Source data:
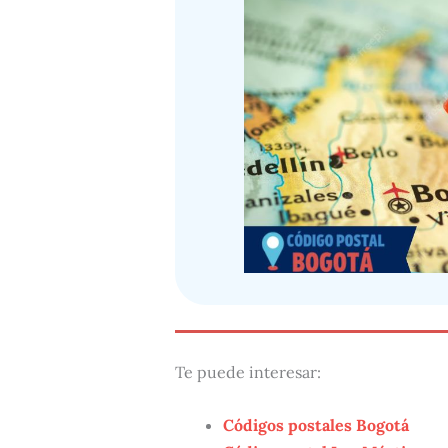
Te puede interesar:
Códigos postales Bogotá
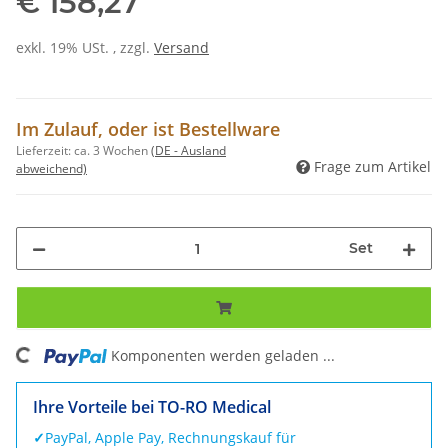
€ 158,27
exkl. 19% USt. , zzgl.
Versand
Im Zulauf, oder ist Bestellware
Lieferzeit:
ca. 3 Wochen
(DE - Ausland
Frage zum Artikel
abweichend)
Set
ng...
Komponenten werden geladen ...
Ihre Vorteile bei TO-RO Medical
✓
PayPal, Apple Pay, Rechnungskauf für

— WHAT YOU SHOULD DO —
Only the span from the line with "(DE - Ausland" through the final line of the records goes in the output, each line unchanged.

— RESULT BELOW —
(DE - Ausland
Frage zum Artikel
abweichend)
Set
ng...
Komponenten werden geladen ...
Ihre Vorteile bei TO-RO Medical
✓
PayPal, Apple Pay, Rechnungskauf für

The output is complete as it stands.